La maquinaria de las decisiones políticas en tiempos de pandemia adolece inevitablemente de un desajuste de funcionamiento: el que se da entre el imperativo deseo y la necesidad de mantener el sistema productivo, también en la educación – no podía ser de otra manera-, ante la tozudez amenazante de una realidad biológica nueva: el COVID-19. La situación es impredecible y carece de antecedentes. Nos ha sorprendido a todo el mundo —nadie estaba preparado—, por más que la caverna mediática se empeñe en sacar réditos políticos de la nueva situación.

En el ámbito educativo la situación decretada de pandemia no promete una pospandemia normalizada. Por eso, no salimos del asombro ante el optimismo militante del Ministerio de Educación, que acordó, el 25 de marzo con las comunidades, establecer un calendario para la Selectividad en tiempos de pandemia. Se emplazaba así a los territorios a elegir celebrar los exámenes entre el 22 de junio y el 10 de julio.
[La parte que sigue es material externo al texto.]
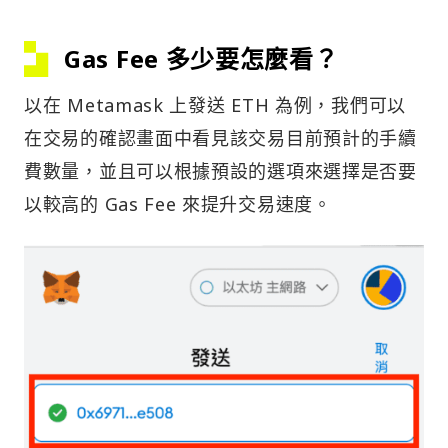
Gas Fee 多少要怎麼看？
以在 Metamask 上發送 ETH 為例，我們可以
在交易的確認畫面中看見該交易目前預計的手續
費數量，並且可以根據預設的選項來選擇是否要
以較高的 Gas Fee 來提升交易速度。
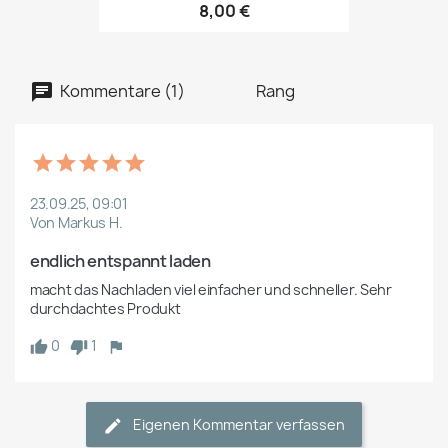
8,00 €
Kommentare (1)
Rang
23.09.25, 09:01
Von Markus H.
endlich entspannt laden
macht das Nachladen viel einfacher und schneller. Sehr 
durchdachtes Produkt
0
1
Eigenen Kommentar verfassen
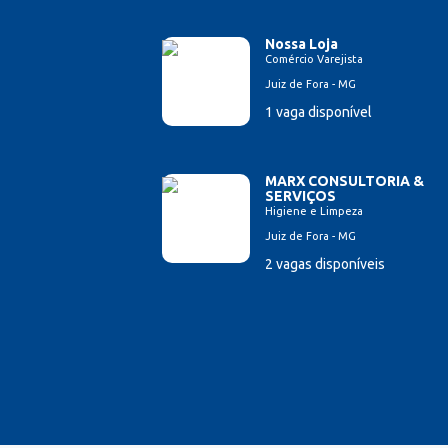
Nossa Loja
Comércio Varejista
Juiz de Fora - MG
1 vaga disponível
MARX CONSULTORIA &
SERVIÇOS
Higiene e Limpeza
Juiz de Fora - MG
2 vagas disponíveis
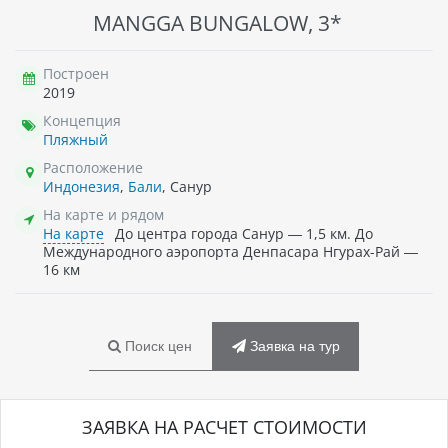
MANGGA BUNGALOW, 3*
Построен
2019
Концепция
Пляжный
Расположение
Индонезия
,
Бали
, Санур
На карте и рядом
На карте
До центра города Санур — 1,5 км. До
Международного аэропорта Денпасара Нгурах-Рай —
16 км
Поиск цен
Заявка на тур
ЗАЯВКА НА РАСЧЕТ СТОИМОСТИ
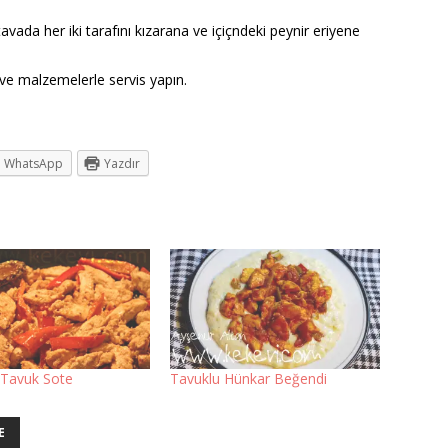
avada her iki tarafını kızarana ve içiçndeki peynir eriyene
 ve malzemelerle servis yapın.
WhatsApp
Yazdır
i Tavuk Sote
Tavuklu Hünkar Beğendi
E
Más allá de las opiniones de los expertos, en cualquier caso, se trataría de celebrar unas pruebas que reunirían a miles de estudiantes que se enfrentan a la Selectividad como la llave que les abre la puerta a sus futuros estudios universitarios. ¿Puede la Administración, a día de hoy, garantizar los recursos materiales necesarios para celebrar en condiciones de seguridad y prevención este tipo de encuentros?

Parafraseando al sabio cordobés que da nombre a la plataforma virtual que congrega a miles de docentes —Séneca—, frecuentemente sufrimos más con las opiniones que con la realidad. Y más aún con las anticipaciones optimistas que nuestros próceres convierten en normativa. En una situación de enseñanza telemática decretada, nuestra Administración debería concentrar todos sus esfuerzos en remediar la brecha digital, en diagnosticar las debilidades socioeconómicas de nuestro sistema educativo y actuar garantizando la igualdad de derechos de todo el alumnado.

La ministra de educación Isabel Celaá ya ha admitido la posibilidad de que la apertura de los centros escolares sea posterior al levantamiento del confinamiento, tal y como está ocurriendo en China. La razón es clara: los escolares conviven con sus mayores y como portadores, en la mayoría de los casos, asintomáticos pueden llevar el contagio a sus familias y servir de base a un posible rebrote del virus. Otros especialistas señalan que es probable un repunte del virus después del verano y que, aunque ya muchas personas habrán generado sus propias defensas, el contagio es inevitable.

Queda aún como tarea pendiente determinar los efectos del confinamiento sobre nuestros escolares y medir su impacto en el profesorado. No sabemos todavía cuánto tiempo nos queda por delante. Todo dependerá de la evolución de la pandemia y de las decisiones avaladas por las autoridades sanitarias. Así las cosas, solo nos queda apelar a la solidaridad y a la colaboración. Y estas circunstancias son una oportunidad única para diagnosticar la brecha digital y fortalecer la solidaridad, facilitando a todo el alumnado andaluz los recursos necesarios para garantizar su derecho a la educación.

Mientras tanto, el optimismo institucional debe ser puesto en cuarentena. Ya que, más que normalizar la situación, contribuye inevitablemente a fomentar la preocupación y el miedo entre nuestra población escolar. La situación no se normalizará hasta que la comunidad científica dé con un remedio eficaz, una vacuna, contra el dichoso virus. Mientras que para el optimismo no hay vacuna, como dijo Mario Benedetti. Y mientras dure esta situación: apoyo mutuo.